Spokeo.com works - sometimes. Then sometimes it asks you to pay for the information. Try it - you might get lucky.


----------



## Rugs (Apr 12, 2013)

Yep, I did all those (not a PI or someone else's phone). 

But Spokeo and the others come up with the city only and that's why I'm so suspicious. I don't have anyone around that is not family to ask.

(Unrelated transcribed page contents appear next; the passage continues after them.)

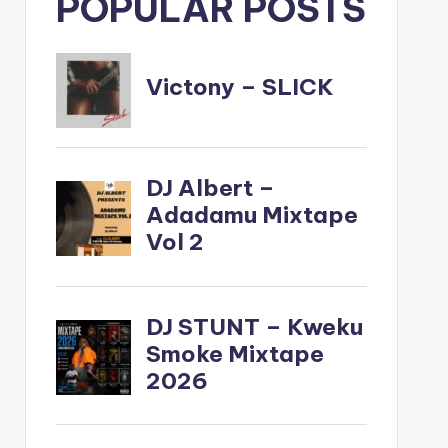
POPULAR POSTS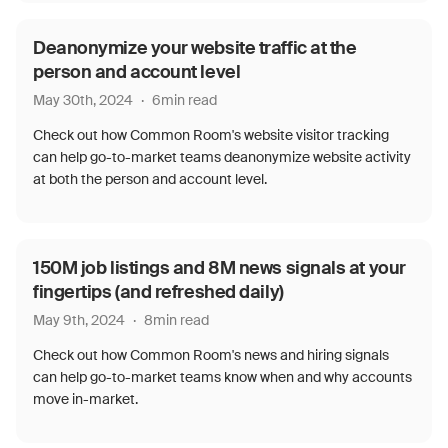
Deanonymize your website traffic at the
person and account level
May 30th, 2024
·
6
min read
Check out how Common Room's website visitor tracking
can help go-to-market teams deanonymize website activity
at both the person and account level.
150M job listings and 8M news signals at your
fingertips (and refreshed daily)
May 9th, 2024
·
8
min read
Check out how Common Room's news and hiring signals
can help go-to-market teams know when and why accounts
move in-market.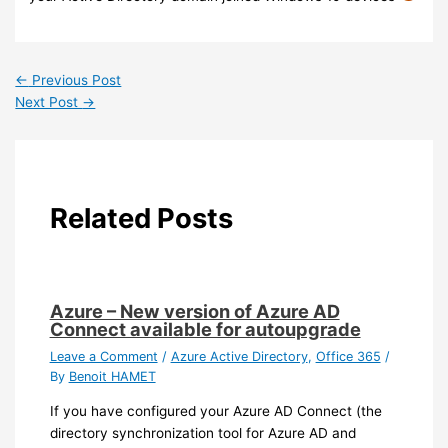
←
Previous Post
Next Post
→
Related Posts
Azure – New version of Azure AD
Connect available for autoupgrade
Leave a Comment
/
Azure Active Directory
,
Office 365
/
By
Benoit HAMET
If you have configured your Azure AD Connect (the
directory synchronization tool for Azure AD and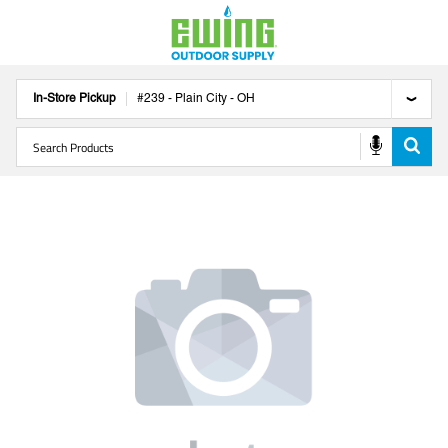
In-Store Pickup
#
239
-
Plain City
-
OH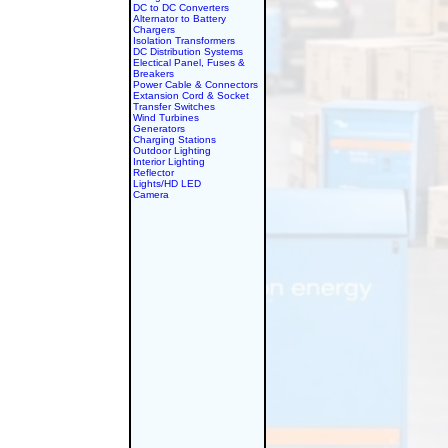
DC to DC Converters
Alternator to Battery
Chargers
Isolation Transformers
DC Distribution Systems
Electical Panel, Fuses &
Breakers
Power Cable & Connectors
Extansion Cord & Socket
Transfer Switches
Wind Turbines
Generators
Charging Stations
Outdoor Lighting
Interior Lighting
Reflector
Lights/HD LED
Camera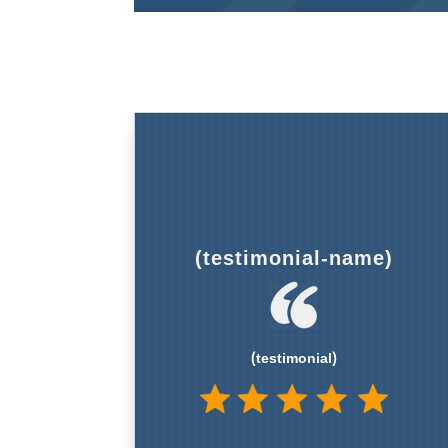
(testimonial-name)
(testimonial)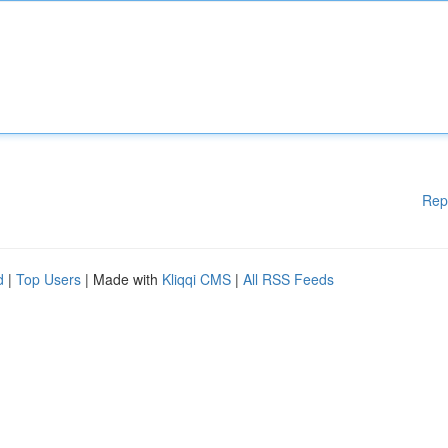
Rep
d
|
Top Users
| Made with
Kliqqi CMS
|
All RSS Feeds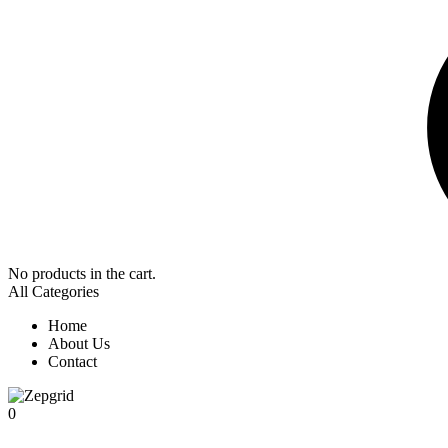
No products in the cart.
All Categories
Home
About Us
Contact
0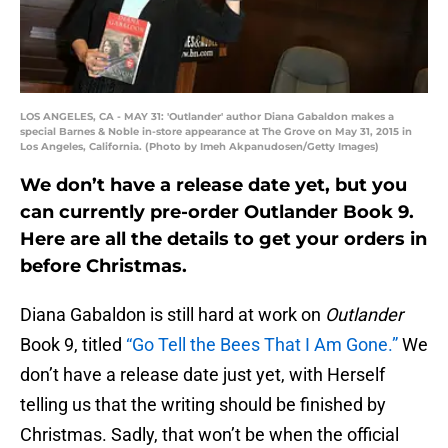
LOS ANGELES, CA - MAY 31: 'Outlander' author Diana Gabaldon makes a
special Barnes & Noble in-store appearance at The Grove on May 31, 2015 in
Los Angeles, California. (Photo by Imeh Akpanudosen/Getty Images)
We don’t have a release date yet, but you
can currently pre-order Outlander Book 9.
Here are all the details to get your orders in
before Christmas.
Diana Gabaldon is still hard at work on
Outlander
Book 9, titled
“Go Tell the Bees That I Am Gone.”
We
don’t have a release date just yet, with Herself
telling us that the writing should be finished by
Christmas. Sadly, that won’t be when the official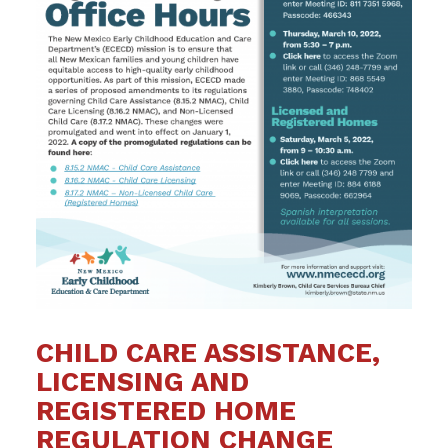
CHILD CARE ASSISTANCE,
LICENSING AND
REGISTERED HOME
REGULATION CHANGE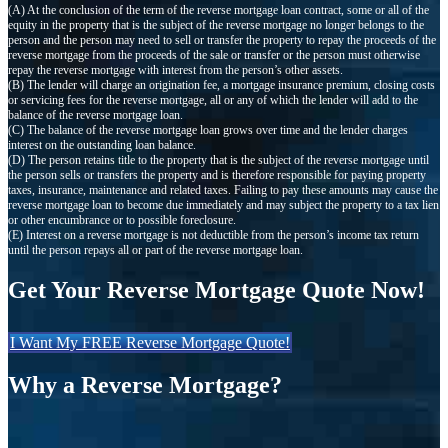
(A) At the conclusion of the term of the reverse mortgage loan contract, some or all of the
equity in the property that is the subject of the reverse mortgage no longer belongs to the
person and the person may need to sell or transfer the property to repay the proceeds of the
reverse mortgage from the proceeds of the sale or transfer or the person must otherwise
repay the reverse mortgage with interest from the person’s other assets.
(B) The lender will charge an origination fee, a mortgage insurance premium, closing costs
or servicing fees for the reverse mortgage, all or any of which the lender will add to the
balance of the reverse mortgage loan.
(C) The balance of the reverse mortgage loan grows over time and the lender charges
interest on the outstanding loan balance.
(D) The person retains title to the property that is the subject of the reverse mortgage until
the person sells or transfers the property and is therefore responsible for paying property
taxes, insurance, maintenance and related taxes. Failing to pay these amounts may cause the
reverse mortgage loan to become due immediately and may subject the property to a tax lien
or other encumbrance or to possible foreclosure.
(E) Interest on a reverse mortgage is not deductible from the person’s income tax return
until the person repays all or part of the reverse mortgage loan.
Get Your Reverse Mortgage Quote Now!
I Want My FREE Reverse Mortgage Quote!
Why a Reverse Mortgage?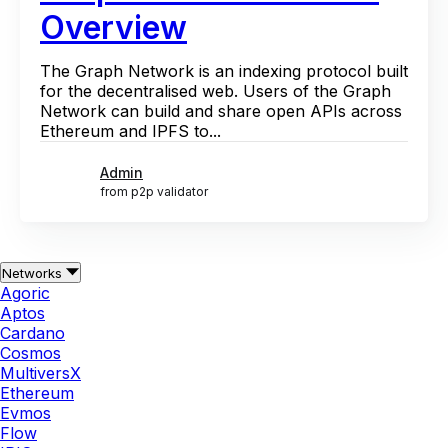
Overview
The Graph Network is an indexing protocol built
for the decentralised web. Users of the Graph
Network can build and share open APIs across
Ethereum and IPFS to...
Admin
from p2p validator
Networks
Agoric
Aptos
Cardano
Cosmos
MultiversX
Ethereum
Evmos
Flow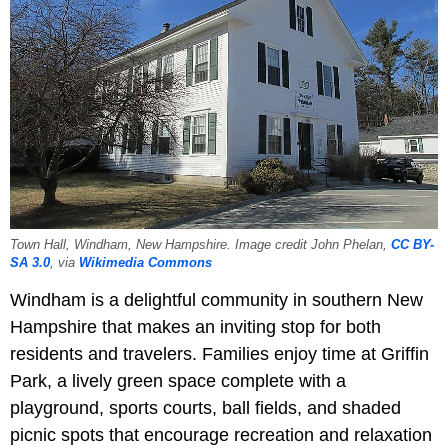
Town Hall, Windham, New Hampshire. Image credit John Phelan,
CC BY-
SA 3.0
, via
Wikimedia Commons
Windham is a delightful community in southern New
Hampshire that makes an inviting stop for both
residents and travelers. Families enjoy time at Griffin
Park, a lively green space complete with a
playground, sports courts, ball fields, and shaded
picnic spots that encourage recreation and relaxation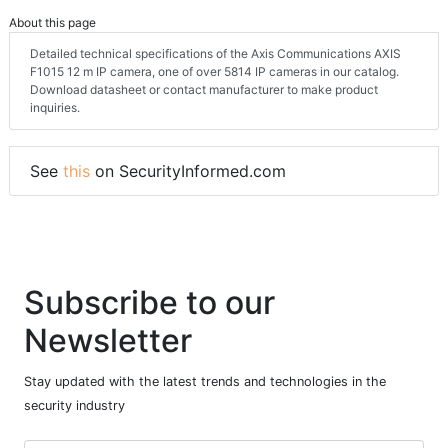
About this page
Detailed technical specifications of the Axis Communications AXIS
F1015 12 m IP camera, one of over 5814 IP cameras in our catalog.
Download datasheet or contact manufacturer to make product
inquiries.
See
this
on SecurityInformed.com
Subscribe to our
Newsletter
Stay updated with the latest trends and technologies in the
security industry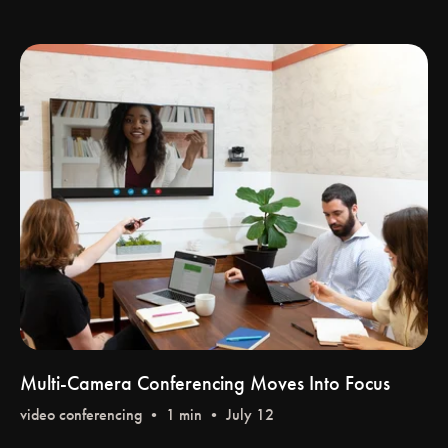
Multi-Camera Conferencing Moves Into Focus
video conferencing
• 1 min • July 12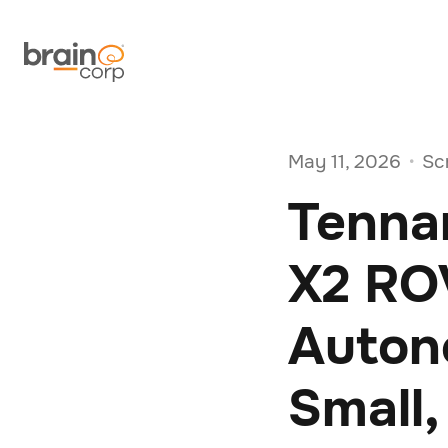
May 11, 2026
Sc
•
Tenna
X2 RO
Auton
Small,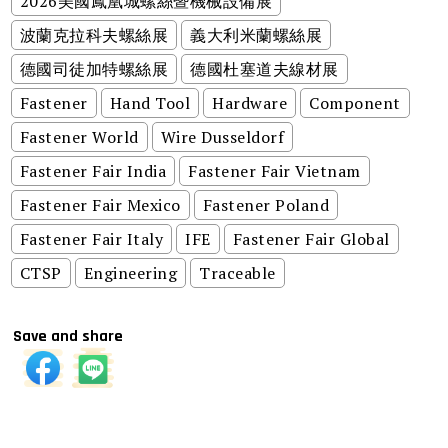
2026美國鳳凰城螺絲暨機械設備展
波蘭克拉科夫螺絲展
義大利米蘭螺絲展
德國司徒加特螺絲展
德國杜塞道夫線材展
Fastener
Hand Tool
Hardware
Component
Fastener World
Wire Dusseldorf
Fastener Fair India
Fastener Fair Vietnam
Fastener Fair Mexico
Fastener Poland
Fastener Fair Italy
IFE
Fastener Fair Global
CTSP
Engineering
Traceable
Save and share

If I use *67 or *69, they can still call me back if they chose and get MY voice mail. I do not want this to come back to me.


----------



## PBear (Nov 16, 2010)

My understanding with the number block (*67) is that they can't return your call. I could be wrong, though. Never tested it. But the payphone idea (if you can find one) will fix that anyway.

C


----------



## life101 (Nov 18, 2012)

Try the Truecaller app, http://www.truecaller.com/


----------



## Rugs (Apr 12, 2013)

life101 said:


> Try the Truecaller app, Truecaller - Global phone directory | Truecaller


Thanks!! Found the owner - not a prostitute. Now I can sleep.


----------



## Squeakr (May 1, 2013)

In the future if none of these work, you can always go to a cell phone store (Tmob, AT$T, Verizon, etc) and dial the number from one of the display/ demonstrator models. If they call back it will just go to the store and no way to trace back to you.


----------



## Rowan (Apr 3, 2012)

You can also try spydialer.com if you're trying to find out who a cell phone belongs to. It's free, you type in the number, it calls the cell phone and you can listen to the voicemail recording on that line. It won't work for every number, but if the person it dials has a personalized greeting on their voicemail, you'll be able to hear it.


----------



## life101 (Nov 18, 2012)

Rugs said:


> Thanks!! Found the owner - not a prostitute. Now I can sleep.


Glad to help.


----------



## Burned (Jul 13, 2013)

PBear said:


> My understanding with the number block (*67) is that they can't return your call. I could be wrong, though. Never tested it. But the payphone idea (if you can find one) will fix that anyway.
> 
> C



After paying for multiple sites that promised who's # it was, I found *67 to be the best way to find out. Alway's hoped it was a female voice only to find out it never was.


----------